Page images and extracted text:
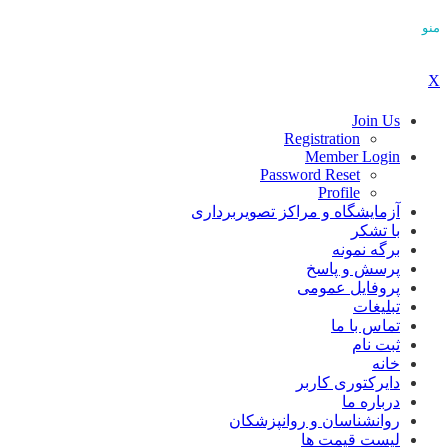
منو
X
Join Us
Registration
Member Login
Password Reset
Profile
آزمایشگاه و مراکز تصویربرداری
با تشکر
برگه نمونه
پرسش و پاسخ
پروفایل عمومی
تبلیغات
تماس با ما
ثبت نام
خانه
دایرکتوری کاربر
درباره ما
روانشناسان و روانپزشکان
لیست قیمت ها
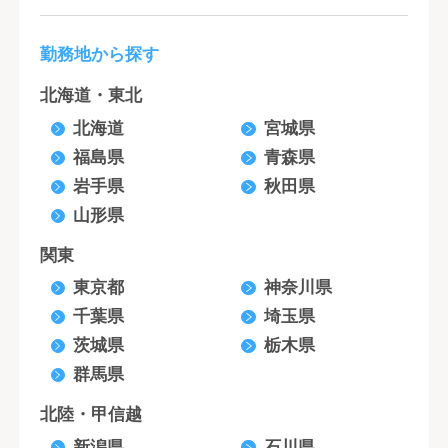
勤務地から探す
北海道・東北
北海道
宮城県
福島県
青森県
岩手県
秋田県
山形県
関東
東京都
神奈川県
千葉県
埼玉県
茨城県
栃木県
群馬県
北陸・甲信越
新潟県
石川県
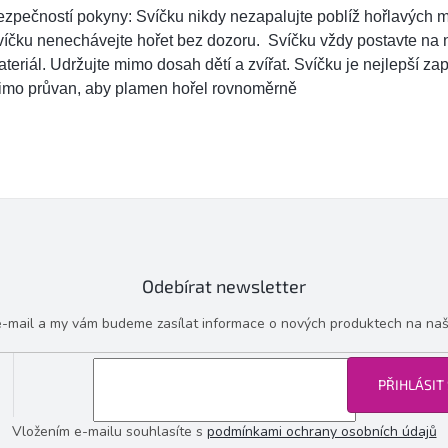
zpečností pokyny: Svíčku nikdy nezapalujte poblíž hořlavých m
íčku nenechávejte hořet bez dozoru. Svíčku vždy postavte na 
teriál. Udržujte mimo dosah dětí a zvířat. Svíčku je nejlepší za
imo průvan, aby plamen hořel rovnoměrně
Odebírat newsletter
 e-mail a my vám budeme zasílat informace o nových produktech na na
PŘIHLÁSIT
Vložením e-mailu souhlasíte s
podmínkami ochrany osobních údajů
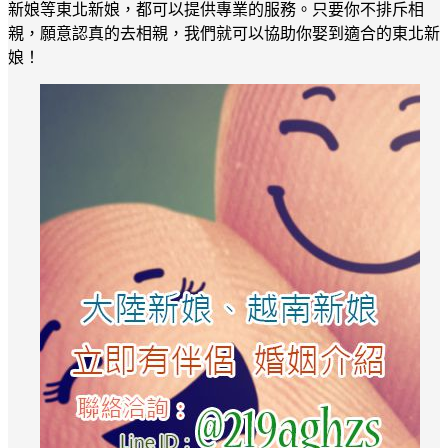
新娘等東北新娘，都可以提供專業的服務。只要你不排斥相
親，願意認真的去相親，我們就可以協助你娶到適合的東北新
娘！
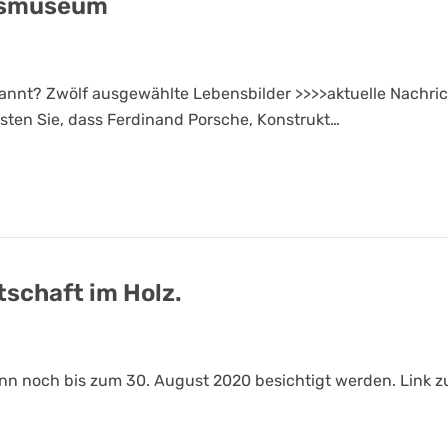
rtsmuseum
nnt? Zwölf ausgewählte Lebensbilder >>>>aktuelle Nachrich
ten Sie, dass Ferdinand Porsche, Konstrukt…
schaft im Holz.
n noch bis zum 30. August 2020 besichtigt werden. Link z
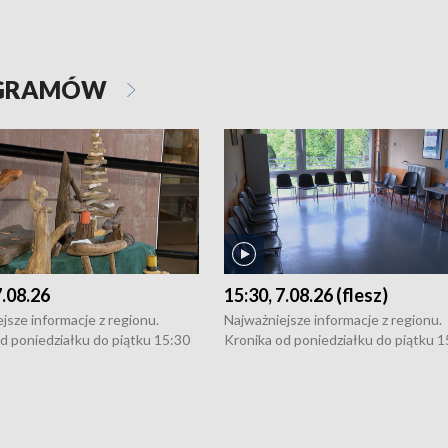
OGRAMÓW
7.08.26
15:30, 7.08.26 (flesz)
jsze informacje z regionu.
Najważniejsze informacje z regionu.
d poniedziałku do piątku 15:30
Kronika od poniedziałku do piątku 1
16:30 (+ rozmowa), 18:30, 21:30.
(flesz), 16:30 (+ rozmowa), 18:30, 21
y i święta 15:30 i 16:30
W weekendy i święta 15:30 i 16:30
8:30 i 21:30. Dziennikarze czekają
(flesz), 18:30 i 21:30. Dziennikarze c
a zgłoszenia: Szczecin - tel. 91-
na Państwa zgłoszenia: Szczecin - te
0, Koszalin - tel. 94-34-50-054,
4 8-10-400, Koszalin - tel. 94-34-50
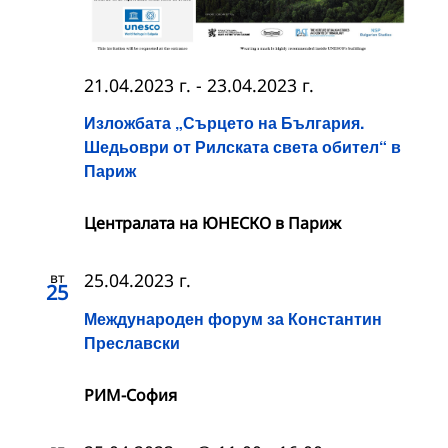
21.04.2023 г.
-
23.04.2023 г.
Изложбата „Сърцето на България.
Шедьоври от Рилската света обител“ в
Париж
Централата на ЮНЕСКО в Париж
вт
25.04.2023 г.
25
Международен форум за Константин
Преславски
РИМ-София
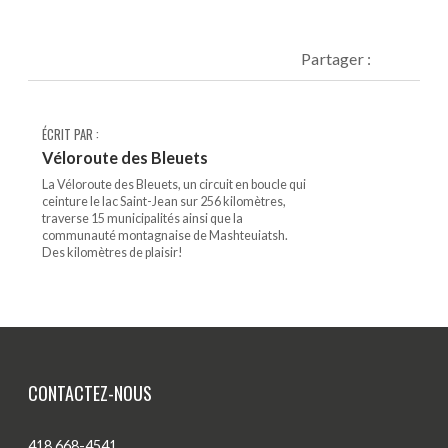
Partager :
ÉCRIT PAR :
Véloroute des Bleuets
La Véloroute des Bleuets, un circuit en boucle qui
ceinture le lac Saint-Jean sur 256 kilomètres,
traverse 15 municipalités ainsi que la
communauté montagnaise de Mashteuiatsh.
Des kilomètres de plaisir!
CONTACTEZ-NOUS
418 668-4541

Exercise instructions: Would you copy out, exactly and with no pictures, only the lines above from the one that contains "teriál. Udržujte mimo" through the one that contains "nnt? Zwölf ausgewählte"?

Solution to this problem:
teriál. Udržujte mimo dosah dětí a zvířat. Svíčku je nejlepší za
imo průvan, aby plamen hořel rovnoměrně
Odebírat newsletter
 e-mail a my vám budeme zasílat informace o nových produktech na na
PŘIHLÁSIT
Vložením e-mailu souhlasíte s
podmínkami ochrany osobních údajů
新娘等東北新娘，都可以提供專業的服務。只要你不排斥相
親，願意認真的去相親，我們就可以協助你娶到適合的東北新
娘！
rtsmuseum
nnt? Zwölf ausgewählte Lebensbilder >>>>aktuelle Nachrich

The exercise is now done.